「へぇ…………、今時いるんだそんな親。っていうかセレブの世界ではそれが当たり前なの?」「いえ、違う……と思いますわ。わが一族が普通じゃないだけでしょう」 施設育ちの愛美はもちろん、ごく一般的な家庭に育ったさやかにもそのセレブ独特な考え方は理解できなかった。「……で、話戻すけどさ。その男の子が何だって?」「あ、そうそう。その子のご両親ね、園長先生にお説教されて改心したはいいんだけど、今度はその子に逢いたいってちょくちょく園を訪ねてくるようになったの。自分たちで育てるのを放棄したくせに勝手でしょ? でも、ご両親のこと恨んでるその子は一度も会いたがらなかったんだけど」「だろうね」「その子今中三で、高校に進学させるためにご両親がまた無理矢理引き取りに行くんじゃないかってわたし心配で。夏休みにね、その子のことでおじさまにお願いしたの」「お願いしたって何を?」「その子が困ってたら、味方になってあげてほしいって。あと、できればその子の里親になってくれそうなご夫婦を探してみてくれませんか、って」 もう十二月。そろそろ進路が決まる頃なので、〝あしながおじさん〟から連絡が来てもいいと思うのだけれど……。 さやかも同じ気持ちだったらしく、ハッとしてこんなことを言った。「だとしたらさ、もう引き取り手決まってないとヤバいよね」「うん。おじさまか秘書の人から、そろそろ連絡来ると思うんだけど。――わたし郵便受け見るの忘れてたから、ちょっと見てくるね!」「あ、待って待って! あたしも付き合うよ」「私も一緒に参りますわ」 ――というわけで、愛美は親友二人と一緒に郵便受けの確認に行った。すると……。「――あ、手紙が来てる。おじさまの秘書さんから」「やっぱ来てたねー。どうする、ここで開けてみる?」「ううん、部屋に戻ってから開けるよ」 愛美は早く内容を確かめたくて、早足で部屋に戻ると急いで手紙を開封した。

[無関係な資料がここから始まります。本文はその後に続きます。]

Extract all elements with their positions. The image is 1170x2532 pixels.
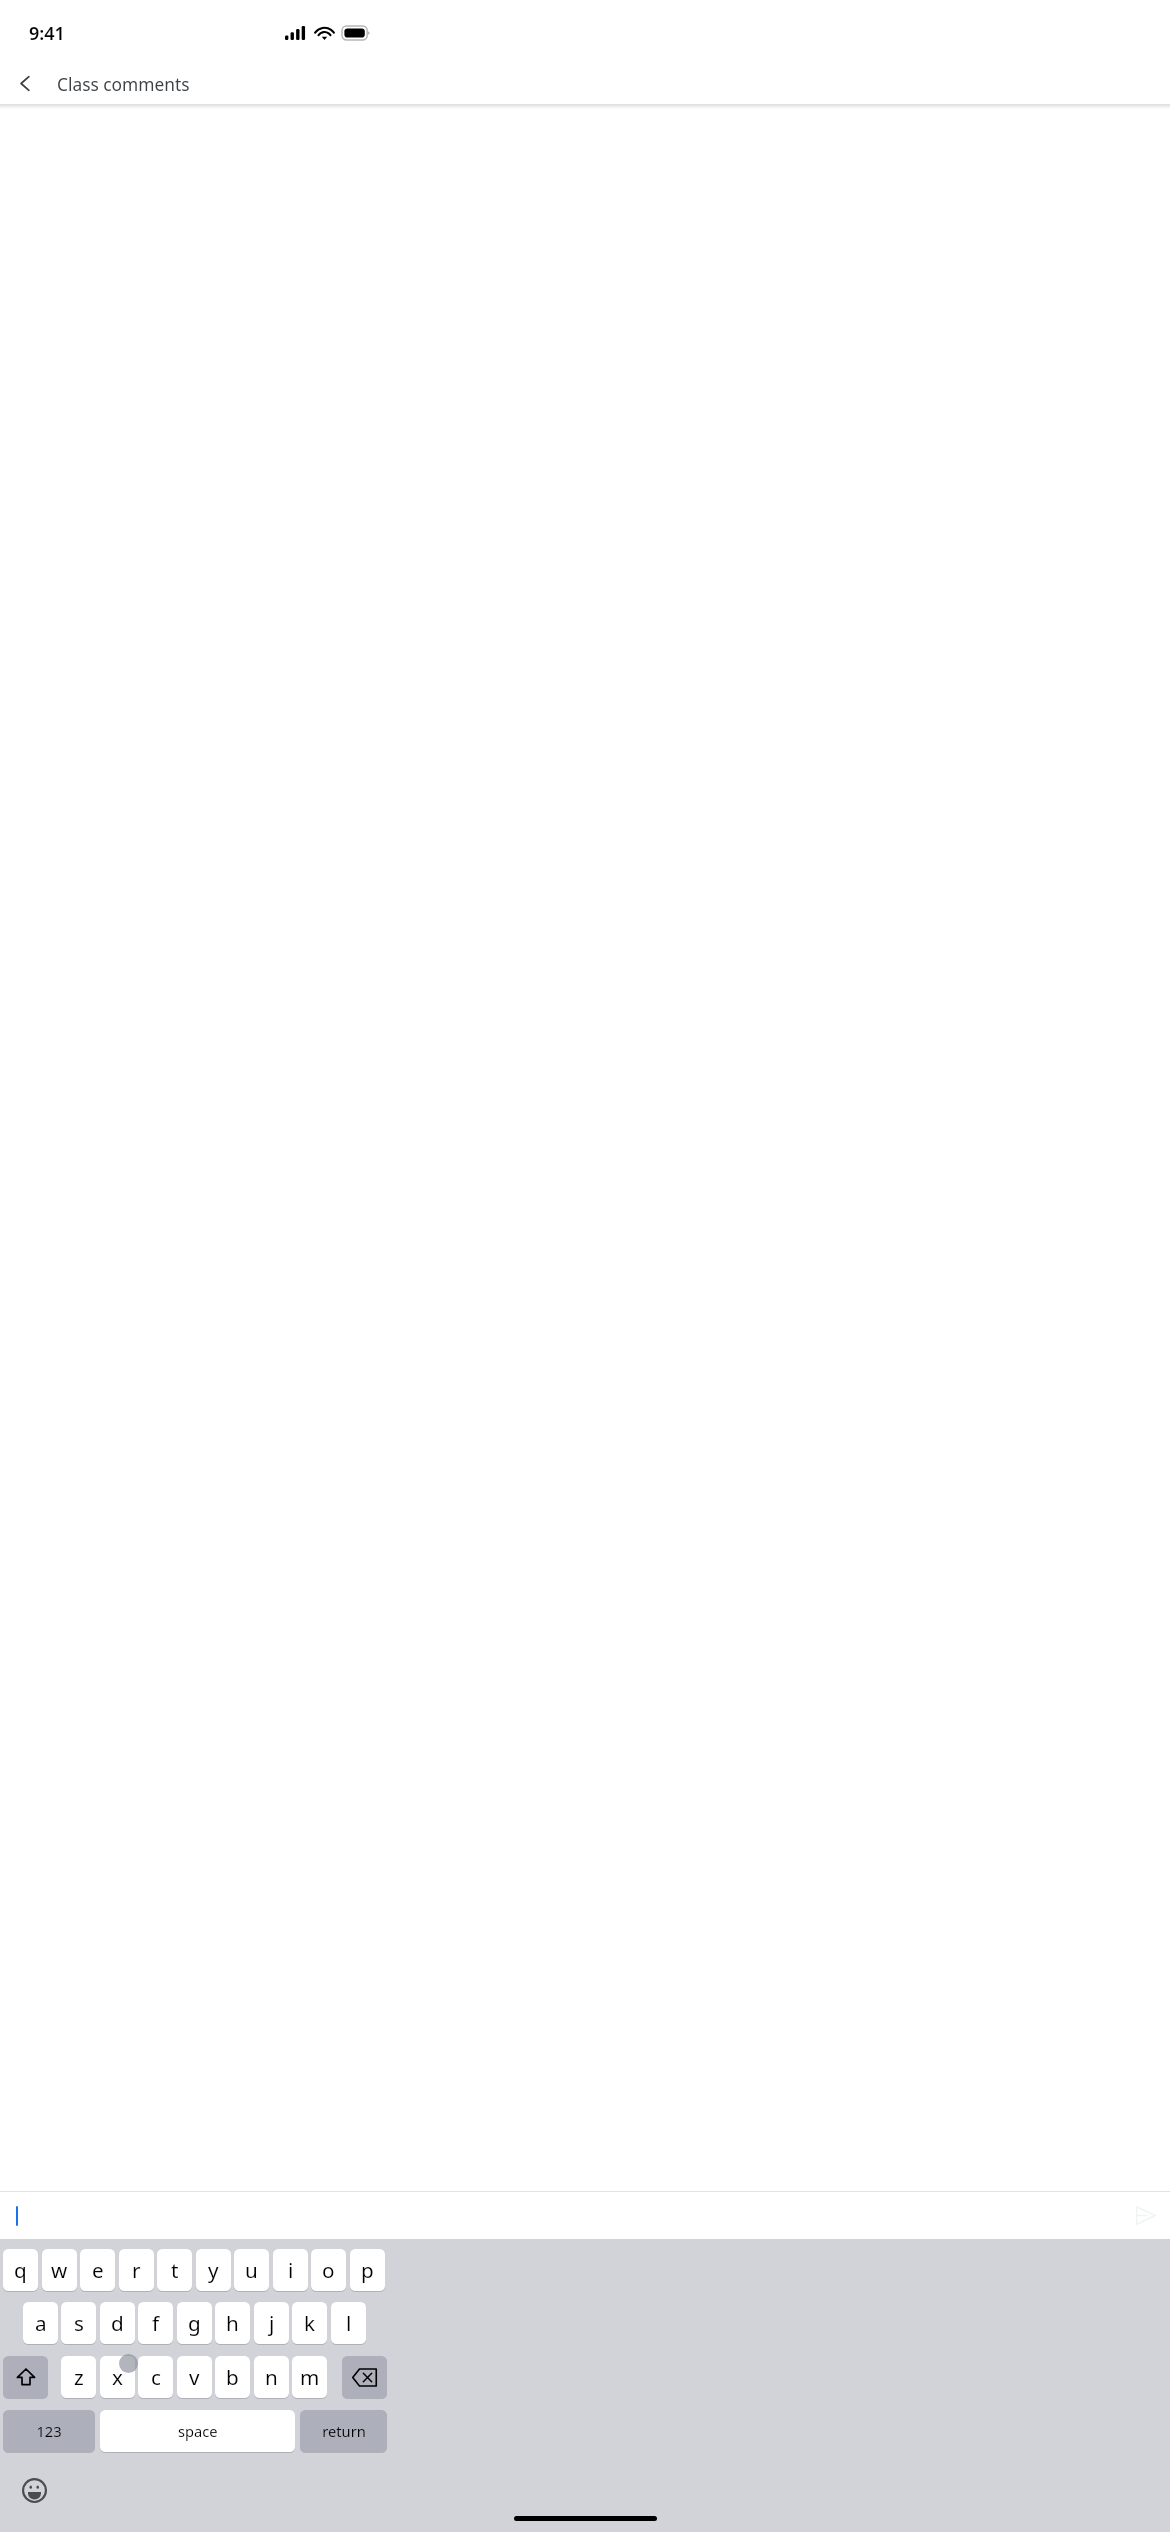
staticText: y (208, 2256, 219, 2284)
button[interactable]: w (42, 2249, 77, 2291)
button[interactable]: Send (1127, 2197, 1164, 2234)
button[interactable]: t (157, 2249, 192, 2291)
button[interactable]: n (254, 2356, 289, 2398)
staticText: u (245, 2256, 258, 2284)
staticText: c (151, 2363, 161, 2391)
button[interactable]: h (215, 2302, 250, 2344)
staticText: m (300, 2363, 320, 2391)
staticText: r (132, 2256, 141, 2284)
staticText: g (188, 2309, 201, 2337)
button[interactable]: d (100, 2302, 135, 2344)
button[interactable]: e (80, 2249, 115, 2291)
staticText: Class comments (57, 72, 190, 96)
button[interactable]: Backspace (342, 2356, 387, 2398)
button[interactable]: z (61, 2356, 96, 2398)
button[interactable]: j (254, 2302, 289, 2344)
staticText: return (322, 2421, 366, 2441)
staticText: 123 (36, 2421, 62, 2441)
staticText: a (35, 2309, 47, 2337)
button[interactable]: o (311, 2249, 346, 2291)
button[interactable]: r (119, 2249, 154, 2291)
button[interactable]: k (292, 2302, 327, 2344)
button[interactable]: i (273, 2249, 308, 2291)
staticText: j (269, 2309, 275, 2337)
staticText: k (304, 2309, 316, 2337)
button[interactable]: 123 (3, 2410, 95, 2452)
staticText: d (111, 2309, 124, 2337)
button[interactable]: s (61, 2302, 96, 2344)
staticText: t (171, 2256, 179, 2284)
staticText: x (112, 2363, 123, 2391)
button[interactable]: Emoji (16, 2472, 53, 2509)
staticText: o (322, 2256, 335, 2284)
staticText: w (51, 2256, 68, 2284)
staticText: f (152, 2309, 160, 2337)
staticText: n (265, 2363, 278, 2391)
staticText: e (92, 2256, 104, 2284)
staticText: q (14, 2256, 27, 2284)
button[interactable]: b (215, 2356, 250, 2398)
staticText: p (361, 2256, 374, 2284)
button[interactable]: l (331, 2302, 366, 2344)
button[interactable]: x (100, 2356, 135, 2398)
staticText: s (74, 2309, 84, 2337)
staticText: z (74, 2363, 84, 2391)
button[interactable]: y (196, 2249, 231, 2291)
button[interactable]: return (300, 2410, 387, 2452)
button[interactable]: m (292, 2356, 327, 2398)
staticText: v (189, 2363, 200, 2391)
staticText: b (226, 2363, 239, 2391)
button[interactable]: p (350, 2249, 385, 2291)
button[interactable]: q (3, 2249, 38, 2291)
button[interactable]: a (23, 2302, 58, 2344)
staticText: h (226, 2309, 239, 2337)
staticText: l (346, 2309, 352, 2337)
staticText: 9:41 (29, 21, 65, 46)
button[interactable]: v (177, 2356, 212, 2398)
button[interactable]: g (177, 2302, 212, 2344)
button[interactable]: u (234, 2249, 269, 2291)
button[interactable]: Back (7, 65, 44, 102)
button[interactable]: c (138, 2356, 173, 2398)
button[interactable]: f (138, 2302, 173, 2344)
staticText: i (288, 2256, 294, 2284)
staticText: space (178, 2421, 218, 2441)
button[interactable]: space (100, 2410, 295, 2452)
button[interactable]: Shift (3, 2356, 48, 2398)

****『相川愛美様。 あなたからお願いされておりました件で、ボスよりご伝言がございます。 〈わかば園〉の小谷涼介様の件でございますが、静岡にお住まいのご親切な夫妻に養子として迎えられたそうでございます。 そのご夫妻はボスの古くからの知り合いでございまして、長年の不妊治療の甲斐もなくお子様に恵まれなかったようです。 そこで、ボスから「養子を迎えるお気持ちはありませんか」と提案したところ快諾し、実際にお目にかかってみて引き取りをお決めになったそうでございます。 涼介様はご夫妻の計らいで、静岡県にありますサッカー強豪校へスポーツ推薦枠で進学することが決まったそうでございます。 ご報告が遅くなってしまい、申し訳ございません。きちんと決まってからお知らせした方が、愛美様も安心されるだろうとボスが申しておりましたもので。 心優しいあなたのお願いを、ボスも私も微笑ましく思っております。もうじき冬休みでございますね。どうぞ有意義にお過ごし下さいませ。 久留島 栄吉』****「――よかった……」 手紙を読み終えた愛美はホッとした。おじさまは――大好きな純也さんは、愛美の願いをちゃんと聞き入れてくれて、しかもいちばん安心できる方法で問題を解決してくれたのだ。「ホントよかったね、愛美。あんたこの子のこと心配してたんでしょ? これでやっと安心して冬休み迎えられるし、執筆にも集中できるじゃん」「執筆はともかく、冬休みはあまり安心できないかもしれませんわよ。……お誘いした私が言うのも何ですけど」 珠莉がそこまで言うのだから、辺唐院家は本当におかしな家だということだろうか。 これから書こうとしている小説の元ネタ、山崎(やまざき)豊子(とよこ)の『華麗なる一族』は文庫本を持っているけれど、読んだのがだいぶ前だったので詳しい内容までは愛美も憶えていない。「……わたし、夕食前にちょっと『華麗なる一族』の本を読み直してみる」「えっ、今から!? あれって確か相当長かったような」「うん。一度には読み切れないから、毎日少しずつ読むの」 愛美はそう言うと、自分の本棚から分厚い文庫本を引っぱり出してページをめくり始めた――。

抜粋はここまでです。